Return, word for word, every entry in the listing below, but not its images.

* RECORD EXCERPTS:
====================

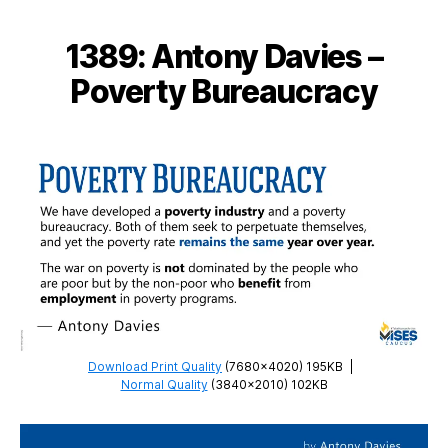
–
Not
1389: Antony Davies –
the
Poor
Poverty Bureaucracy
who
Benefit
Download Print Quality
(7680×4020) 195KB
|
Normal Quality
(3840×2010) 102KB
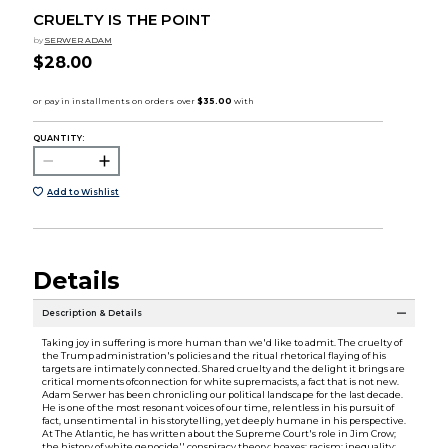
CRUELTY IS THE POINT
by
SERWER ADAM
$28.00
QUANTITY:
Add to Wishlist
Details
Description & Details
Taking joy in suffering is more human than we'd like to admit. The cruelty of
the Trump administration's policies and the ritual rhetorical flaying of his
targets are intimately connected. Shared cruelty and the delight it brings are
critical moments ofconnection for white supremacists, a fact that is not new.
Adam Serwer has been chronicling our political landscape for the last decade.
He is one of the most resonant voices of our time, relentless in his pursuit of
fact, unsentimental in his storytelling, yet deeply humane in his perspective.
At The Atlantic, he has written about the Supreme Court's role in Jim Crow;
the history of white genocide'' conspiracy theory; hoaxes; racism; inequality;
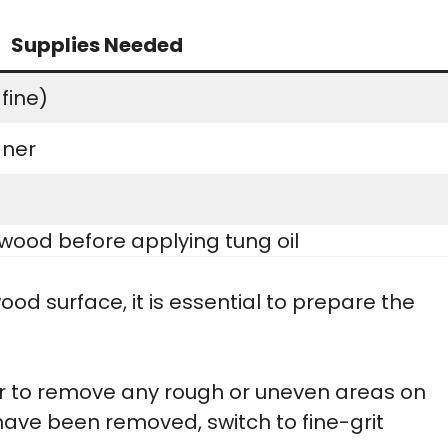
Supplies Needed
fine)
aner
wood before applying tung oil
ood surface, it is essential to prepare the
er to remove any rough or uneven areas on
ave been removed, switch to fine-grit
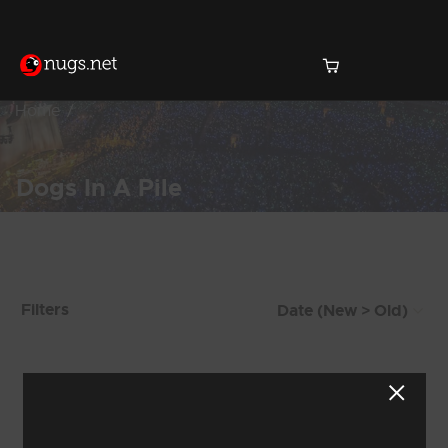
Home
Dogs In A Pile
Products Found (473)
Filters
Showing 353 - 360 of 473 Results
43
44
45
46
47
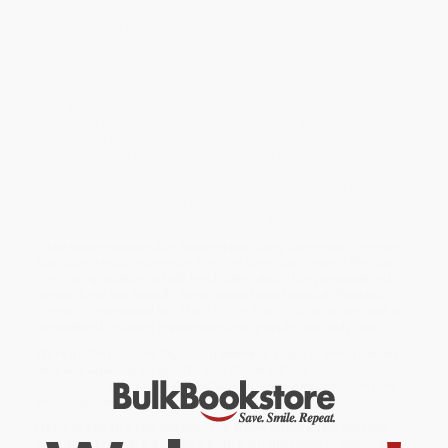
conductors, instrumentalists, and singers—and the activities of
orchestras and opera companies—were intertwined with
momentous international events: two world wars, the rise of
fascism, and the Cold War. Jonathan Rosenberg recovers the
politics behind classical music, showing how German musicians
were dismissed or imprisoned as the country’s music was swept
from American auditoriums during World War I—yet, twenty years
later, those same compositions could inspire Americans in the
fight against Nazism while Russian music was deployed to
strengthen the U.S.-Soviet alliance. During the Cold War, Van
Cliburn’s triumph in the Tchaikovsky Competition in Moscow
became cause for America to celebrate. In Dangerous Melodies,
Rosenberg delves into the singular decades-long relationship of
classical music and political ideology in America.
While major retailers like Amazon may carry
Dangerous Melodies
(Classical Music in America from the Great War through the Cold
War)
, we specialize in bulk book sales and offer personalized
service from our friendly, book-smart team based in Portland,
Oregon. We’re proud to offer a
Price Match Guarantee
and a
streamlined ordering experience from people who truly care.
We’re trusted by over
75,000 customers
, many of whom return
time and again. Want proof? Just check out our
25,000+
customer reviews
—real feedback from people who love how
we do business.
Prefer to talk to a real person? Our
Book Specialists
are here
Monday–Friday, 8 a.m. to 5 p.m. PST
and ready to help with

====================

* YOUR SOLUTION:
–
Not
1389: Antony Davies –
the
Poor
Poverty Bureaucracy
who
Benefit
Download Print Quality
(7680×4020) 195KB
|
Normal Quality
(3840×2010) 102KB
CRUELTY IS THE POINT
by
SERWER ADAM
$28.00
QUANTITY:
Add to Wishlist
Details
Description & Details
Taking joy in suffering is more human than we'd like to admit. The cruelty of
the Trump administration's policies and the ritual rhetorical flaying of his
targets are intimately connected. Shared cruelty and the delight it brings are
critical moments ofconnection for white supremacists, a fact that is not new.
Adam Serwer has been chronicling our political landscape for the last decade.
He is one of the most resonant voices of our time, relentless in his pursuit of
fact, unsentimental in his storytelling, yet deeply humane in his perspective.
At The Atlantic, he has written about the Supreme Court's role in Jim Crow;
the history of white genocide'' conspiracy theory; hoaxes; racism; inequality;
Supplies Needed
fine)
aner
wood before applying tung oil
ood surface, it is essential to prepare the
er to remove any rough or uneven areas on
ave been removed, switch to fine-grit
Home
Dogs In A Pile
Products Found (473)
Filters
Showing 353 - 360 of 473 Results
43
44
45
46
47
conductors, instrumentalists, and singers—and the activities of
orchestras and opera companies—were intertwined with
momentous international events: two world wars, the rise of
fascism, and the Cold War. Jonathan Rosenberg recovers the
politics behind classical music, showing how German musicians
were dismissed or imprisoned as the country’s music was swept
from American auditoriums during World War I—yet, twenty years
later, those same compositions could inspire Americans in the
fight against Nazism while Russian music was deployed to
strengthen the U.S.-Soviet alliance. During the Cold War, Van
Cliburn’s triumph in the Tchaikovsky Competition in Moscow
became cause for America to celebrate. In Dangerous Melodies,
Rosenberg delves into the singular decades-long relationship of
classical music and political ideology in America.
While major retailers like Amazon may carry
Dangerous Melodies
(Classical Music in America from the Great War through the Cold
War)
, we specialize in bulk book sales and offer personalized
service from our friendly, book-smart team based in Portland,
Oregon. We’re proud to offer a
Price Match Guarantee
and a
streamlined ordering experience from people who truly care.
We’re trusted by over
75,000 customers
, many of whom return
time and again. Want proof? Just check out our
25,000+
customer reviews
—real feedback from people who love how
we do business.
Prefer to talk to a real person? Our
Book Specialists
are here
Monday–Friday, 8 a.m. to 5 p.m. PST
and ready to help with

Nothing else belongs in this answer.